# [HOW TO COMPLETE THIS TASK]
From the line with "2013 (412, 2068)" through the line with "バナー (903, 1824)", inclusive, return each line of the data below exactly and leave the rest out.

# [DATA RECORDS]
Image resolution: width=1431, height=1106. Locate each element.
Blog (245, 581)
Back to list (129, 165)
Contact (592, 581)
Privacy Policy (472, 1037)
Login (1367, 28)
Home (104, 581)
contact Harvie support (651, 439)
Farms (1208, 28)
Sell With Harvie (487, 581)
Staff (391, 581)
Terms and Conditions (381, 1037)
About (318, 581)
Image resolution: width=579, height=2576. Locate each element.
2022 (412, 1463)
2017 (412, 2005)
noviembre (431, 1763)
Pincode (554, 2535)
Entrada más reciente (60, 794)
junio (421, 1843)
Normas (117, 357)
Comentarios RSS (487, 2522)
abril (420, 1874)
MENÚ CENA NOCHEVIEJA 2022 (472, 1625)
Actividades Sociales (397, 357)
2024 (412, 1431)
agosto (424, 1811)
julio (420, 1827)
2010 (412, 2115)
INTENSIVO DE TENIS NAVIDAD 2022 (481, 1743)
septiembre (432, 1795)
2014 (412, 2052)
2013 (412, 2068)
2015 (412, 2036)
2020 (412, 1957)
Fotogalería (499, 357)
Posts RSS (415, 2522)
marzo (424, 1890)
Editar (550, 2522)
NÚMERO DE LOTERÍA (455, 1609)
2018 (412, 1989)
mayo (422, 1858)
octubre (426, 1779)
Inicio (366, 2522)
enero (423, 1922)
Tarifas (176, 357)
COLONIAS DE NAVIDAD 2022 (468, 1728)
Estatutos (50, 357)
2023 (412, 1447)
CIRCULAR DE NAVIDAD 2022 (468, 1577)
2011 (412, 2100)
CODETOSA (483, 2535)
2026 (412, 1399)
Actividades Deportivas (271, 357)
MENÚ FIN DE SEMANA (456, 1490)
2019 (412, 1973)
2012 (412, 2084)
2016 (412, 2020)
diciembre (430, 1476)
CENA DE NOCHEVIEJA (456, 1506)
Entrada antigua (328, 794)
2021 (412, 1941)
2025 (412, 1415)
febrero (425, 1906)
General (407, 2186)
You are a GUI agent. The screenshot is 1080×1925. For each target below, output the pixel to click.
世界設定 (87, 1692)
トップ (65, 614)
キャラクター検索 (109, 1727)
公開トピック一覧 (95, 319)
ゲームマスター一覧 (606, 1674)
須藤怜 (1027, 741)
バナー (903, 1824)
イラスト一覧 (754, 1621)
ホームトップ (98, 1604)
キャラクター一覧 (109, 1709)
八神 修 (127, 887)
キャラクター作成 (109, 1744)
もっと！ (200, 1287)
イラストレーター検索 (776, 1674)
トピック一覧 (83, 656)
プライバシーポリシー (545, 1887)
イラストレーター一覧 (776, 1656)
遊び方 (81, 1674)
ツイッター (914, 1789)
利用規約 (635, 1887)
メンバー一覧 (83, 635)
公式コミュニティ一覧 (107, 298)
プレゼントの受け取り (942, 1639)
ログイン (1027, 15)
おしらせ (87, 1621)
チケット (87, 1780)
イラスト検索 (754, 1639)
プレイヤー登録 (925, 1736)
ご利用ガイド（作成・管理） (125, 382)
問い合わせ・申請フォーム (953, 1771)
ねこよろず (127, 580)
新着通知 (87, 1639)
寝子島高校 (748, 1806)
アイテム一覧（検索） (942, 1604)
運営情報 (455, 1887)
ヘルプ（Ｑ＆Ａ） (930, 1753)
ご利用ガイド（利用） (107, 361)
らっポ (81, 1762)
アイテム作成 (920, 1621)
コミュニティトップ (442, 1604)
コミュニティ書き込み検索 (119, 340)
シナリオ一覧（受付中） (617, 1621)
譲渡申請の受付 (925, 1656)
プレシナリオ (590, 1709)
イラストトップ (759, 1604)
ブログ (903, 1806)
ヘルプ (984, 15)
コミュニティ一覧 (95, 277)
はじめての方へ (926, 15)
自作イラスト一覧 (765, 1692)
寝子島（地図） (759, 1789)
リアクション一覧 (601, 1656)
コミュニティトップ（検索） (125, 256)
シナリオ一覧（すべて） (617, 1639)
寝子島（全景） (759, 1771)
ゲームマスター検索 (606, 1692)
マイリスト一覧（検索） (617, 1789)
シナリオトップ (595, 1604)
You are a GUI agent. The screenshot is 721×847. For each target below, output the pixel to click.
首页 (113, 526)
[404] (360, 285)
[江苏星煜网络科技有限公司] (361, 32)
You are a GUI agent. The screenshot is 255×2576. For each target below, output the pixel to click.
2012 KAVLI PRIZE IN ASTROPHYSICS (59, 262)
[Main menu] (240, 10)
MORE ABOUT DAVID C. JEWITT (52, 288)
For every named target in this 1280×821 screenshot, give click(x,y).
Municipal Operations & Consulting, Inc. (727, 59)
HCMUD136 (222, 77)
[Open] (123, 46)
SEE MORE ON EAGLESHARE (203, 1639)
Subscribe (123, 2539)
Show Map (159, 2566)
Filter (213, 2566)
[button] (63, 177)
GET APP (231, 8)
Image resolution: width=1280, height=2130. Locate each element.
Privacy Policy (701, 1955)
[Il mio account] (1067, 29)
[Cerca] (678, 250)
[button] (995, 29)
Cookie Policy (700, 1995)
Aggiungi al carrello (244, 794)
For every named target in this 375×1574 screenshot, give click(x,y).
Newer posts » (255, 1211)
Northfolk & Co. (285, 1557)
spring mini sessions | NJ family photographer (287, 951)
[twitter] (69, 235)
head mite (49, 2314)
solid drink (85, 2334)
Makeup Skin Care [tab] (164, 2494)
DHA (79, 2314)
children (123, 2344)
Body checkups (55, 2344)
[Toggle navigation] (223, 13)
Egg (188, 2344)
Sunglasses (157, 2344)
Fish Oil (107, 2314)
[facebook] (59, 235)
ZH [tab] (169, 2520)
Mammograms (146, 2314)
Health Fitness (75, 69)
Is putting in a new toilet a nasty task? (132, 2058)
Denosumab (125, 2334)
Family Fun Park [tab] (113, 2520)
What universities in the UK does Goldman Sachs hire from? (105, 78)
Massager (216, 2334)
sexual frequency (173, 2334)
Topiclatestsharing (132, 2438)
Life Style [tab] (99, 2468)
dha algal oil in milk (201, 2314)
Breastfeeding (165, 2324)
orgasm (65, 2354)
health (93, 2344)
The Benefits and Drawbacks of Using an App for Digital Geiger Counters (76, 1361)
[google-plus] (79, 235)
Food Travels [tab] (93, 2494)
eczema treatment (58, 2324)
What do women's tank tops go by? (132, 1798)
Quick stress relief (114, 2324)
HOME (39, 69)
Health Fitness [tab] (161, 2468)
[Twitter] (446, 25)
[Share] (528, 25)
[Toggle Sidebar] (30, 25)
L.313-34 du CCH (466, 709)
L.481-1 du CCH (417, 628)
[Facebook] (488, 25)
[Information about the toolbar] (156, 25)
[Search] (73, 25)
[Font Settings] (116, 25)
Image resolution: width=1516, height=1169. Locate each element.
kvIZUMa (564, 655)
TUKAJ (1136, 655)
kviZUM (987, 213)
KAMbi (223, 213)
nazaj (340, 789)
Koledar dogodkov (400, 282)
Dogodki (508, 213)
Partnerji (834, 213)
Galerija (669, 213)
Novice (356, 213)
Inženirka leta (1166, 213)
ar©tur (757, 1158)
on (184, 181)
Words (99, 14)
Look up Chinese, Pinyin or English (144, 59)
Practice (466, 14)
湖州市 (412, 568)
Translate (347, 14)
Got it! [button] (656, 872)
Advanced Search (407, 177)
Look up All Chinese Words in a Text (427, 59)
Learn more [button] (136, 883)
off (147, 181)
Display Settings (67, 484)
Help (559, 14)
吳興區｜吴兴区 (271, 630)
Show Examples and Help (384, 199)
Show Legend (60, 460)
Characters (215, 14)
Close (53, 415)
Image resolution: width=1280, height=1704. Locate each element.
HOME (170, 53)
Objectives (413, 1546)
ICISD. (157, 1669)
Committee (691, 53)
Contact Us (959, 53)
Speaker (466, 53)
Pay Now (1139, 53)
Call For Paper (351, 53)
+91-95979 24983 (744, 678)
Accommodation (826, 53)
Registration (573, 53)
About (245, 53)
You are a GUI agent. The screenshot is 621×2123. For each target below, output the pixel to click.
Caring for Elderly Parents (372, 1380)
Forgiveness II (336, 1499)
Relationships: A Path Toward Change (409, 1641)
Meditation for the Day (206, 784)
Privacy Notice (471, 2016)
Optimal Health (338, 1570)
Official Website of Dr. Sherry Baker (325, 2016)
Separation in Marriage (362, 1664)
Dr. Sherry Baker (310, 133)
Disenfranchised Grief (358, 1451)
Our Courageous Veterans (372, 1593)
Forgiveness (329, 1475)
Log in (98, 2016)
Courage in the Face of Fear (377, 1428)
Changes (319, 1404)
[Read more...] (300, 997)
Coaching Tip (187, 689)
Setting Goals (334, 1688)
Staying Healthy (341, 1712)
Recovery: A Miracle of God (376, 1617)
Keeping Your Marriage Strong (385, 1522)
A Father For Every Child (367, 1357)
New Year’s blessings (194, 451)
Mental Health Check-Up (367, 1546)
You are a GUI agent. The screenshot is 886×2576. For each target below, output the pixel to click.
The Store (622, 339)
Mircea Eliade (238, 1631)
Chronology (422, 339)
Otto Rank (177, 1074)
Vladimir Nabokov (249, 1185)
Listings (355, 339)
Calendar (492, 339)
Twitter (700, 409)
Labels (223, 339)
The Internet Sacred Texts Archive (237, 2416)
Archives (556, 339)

# [RESPONSE TO THIS EXERCISE]
2013 (412, 2068)
2015 (412, 2036)
2020 (412, 1957)
Fotogalería (499, 357)
Posts RSS (415, 2522)
marzo (424, 1890)
Editar (550, 2522)
NÚMERO DE LOTERÍA (455, 1609)
2018 (412, 1989)
mayo (422, 1858)
octubre (426, 1779)
Inicio (366, 2522)
enero (423, 1922)
Tarifas (176, 357)
COLONIAS DE NAVIDAD 2022 (468, 1728)
Estatutos (50, 357)
2023 (412, 1447)
CIRCULAR DE NAVIDAD 2022 (468, 1577)
2011 (412, 2100)
CODETOSA (483, 2535)
2026 (412, 1399)
Actividades Deportivas (271, 357)
MENÚ FIN DE SEMANA (456, 1490)
2019 (412, 1973)
2012 (412, 2084)
2016 (412, 2020)
diciembre (430, 1476)
CENA DE NOCHEVIEJA (456, 1506)
Entrada antigua (328, 794)
2021 (412, 1941)
2025 (412, 1415)
febrero (425, 1906)
General (407, 2186)
You are a GUI agent. The screenshot is 1080×1925. For each target below, output the pixel to click.
世界設定 (87, 1692)
トップ (65, 614)
キャラクター検索 (109, 1727)
公開トピック一覧 (95, 319)
ゲームマスター一覧 (606, 1674)
須藤怜 (1027, 741)
バナー (903, 1824)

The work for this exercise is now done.